Alvin Smart Money Management Classification Challenge
Can you classify purchases recorded on Alvin into different categories?
$3 000 USD
Ended 22 days ago
221 active · 451 enrolled
Financial Services
Q&A Webinar - Wednesday 13 July at 6PM EAT
Connect · 11 Jul 2022, 12:14 · 4

Join us on Wednesday, 13July at 6PM EAT for a webinar. Sign up here -->

Drop your questions in the comments or send me a personal message so we can answer them in depth during the webinar.

Discussion 4 answers

yeah I've just been thinking of features to engineer... way too long. The questions are vaguely related to my FE trials ^0^

The questions are related to columns 'MERCHANT_CATEGORIZED_AT' and 'PURCHASED_AT'

1) what is the difference between the two columns?(the merchant_categorized_at and the purchased_at column). The purchased_at column is pretty self-explanatory but the merchant_cateogrized_at is pretty vague. Even after refrencing the "VariableDefinitions.csv" I still do not understand what it is for.

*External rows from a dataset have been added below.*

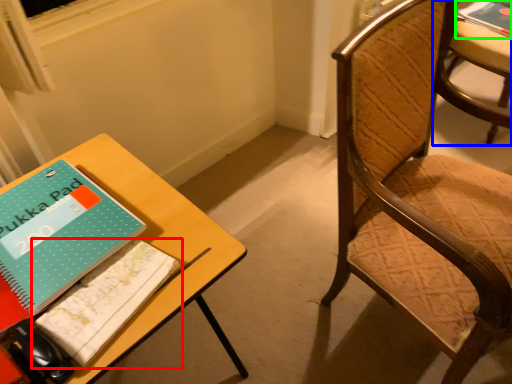 Question: Considering the real-world distances, which object is farthest from book (highlighted by a red box)? chair (highlighted by a blue box) or book (highlighted by a green box)?

Choices:
 (A) chair
 (B) book

Answer: (B) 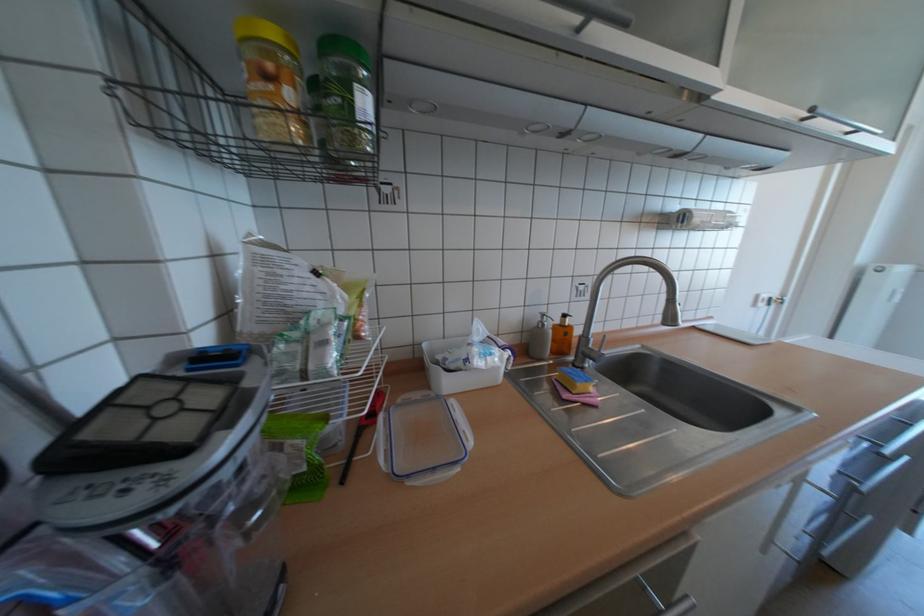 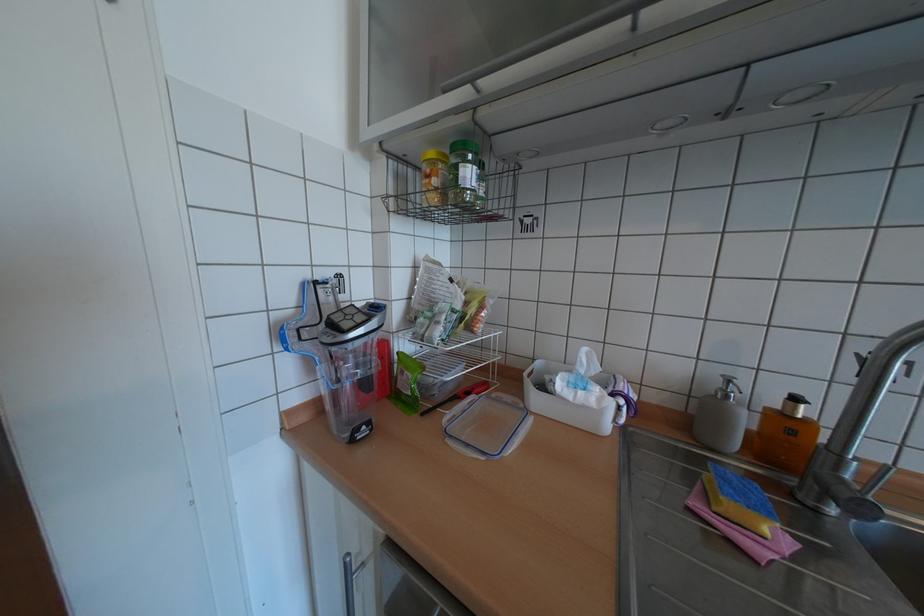 In the second image, find the point that corresponds to (x=601, y=349) in the first image.

(852, 480) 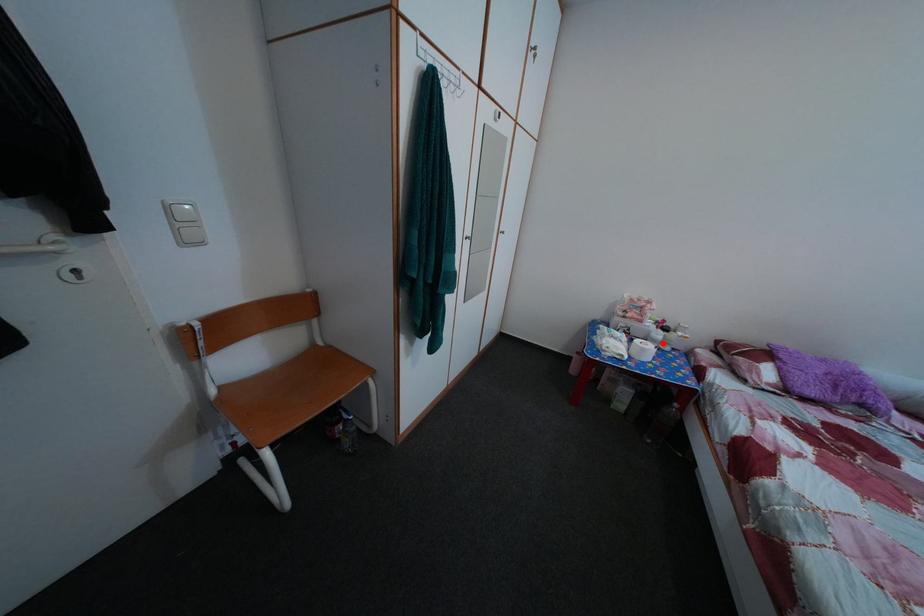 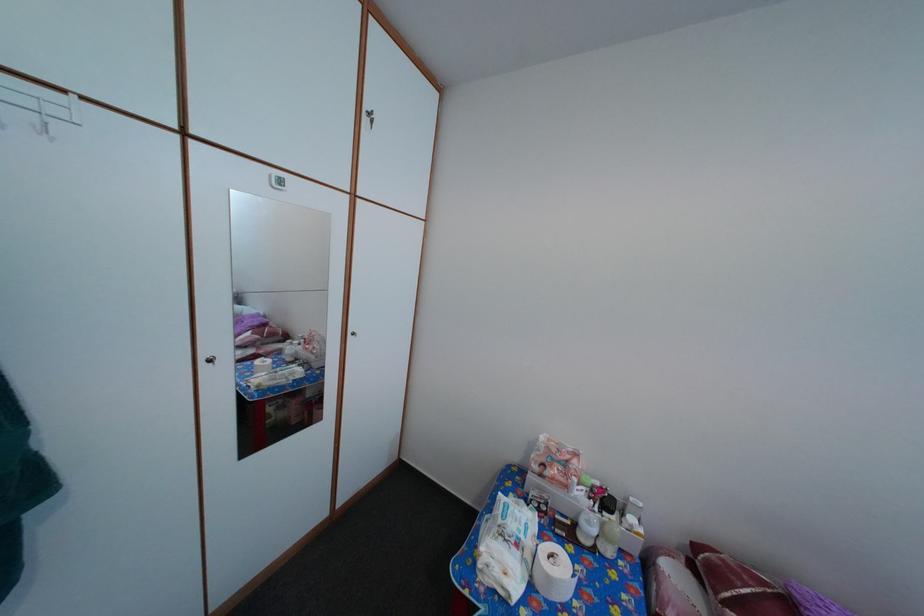 Find the pixel in the second image that matches the highlighted location in the first image.

(592, 531) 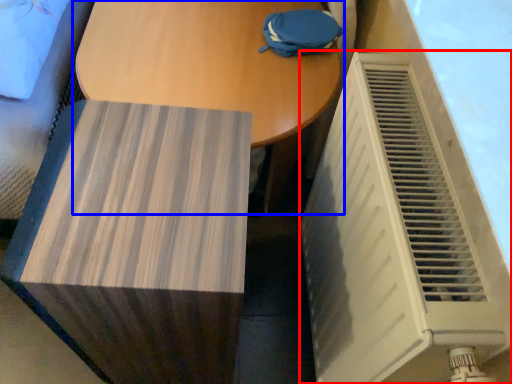 Question: Which object appears closest to the camera in this image, air conditioning (highlighted by a red box) or table (highlighted by a blue box)?

Choices:
 (A) air conditioning
 (B) table

Answer: (A)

2)Are all the dates correctly added?(in the train and test ), why is it that certain rows have values in "merchant_categorized_at" that are earlier than the "purchased_at" date. Example in the 3rd row of the train dataset the "merchant_categorized_at" has a date of 2022-05-20 but the "purchased_at" date is 2022-05-27. In other rows I see the complete opposite where I get a date in "purchased_at"(2020-05-29) that has well over a year in difference between the "merchant_categorized_at"(2022-05-31) date ,the Item was purchased in 2019 and only categorized in 2022, not sure if that was a production delay or something to do with covid(maybe a hard lockdown preventing delivery) or something intentional(it's a consipracy I say).

Lastly just curious

1) Why so many target variables?

Are we trying to predict what next transaction a User will make, or what next transaction we can recommend to them?

On the competition info page it has "The client is interested in EDA, features and a strong classification model."

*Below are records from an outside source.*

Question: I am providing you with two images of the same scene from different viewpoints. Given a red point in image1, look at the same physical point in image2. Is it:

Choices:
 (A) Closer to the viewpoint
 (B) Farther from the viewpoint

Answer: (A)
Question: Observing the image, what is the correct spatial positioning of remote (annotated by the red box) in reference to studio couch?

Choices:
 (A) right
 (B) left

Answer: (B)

Does that mean the "client" wants visualizations or do they want strong features that maybe they did not think of? Because one can get strong features without visualization(not saying visualization is not important) I just wanted a bit more clarity on that part

If you missed the webinar you can watch it over here.

There was a question about duplicates across train and test, we have checked and there are no exact duplicates however there could be instances that I buy coffee on the way to work and the way home from work from the same place for the same amount so that might pop up twice.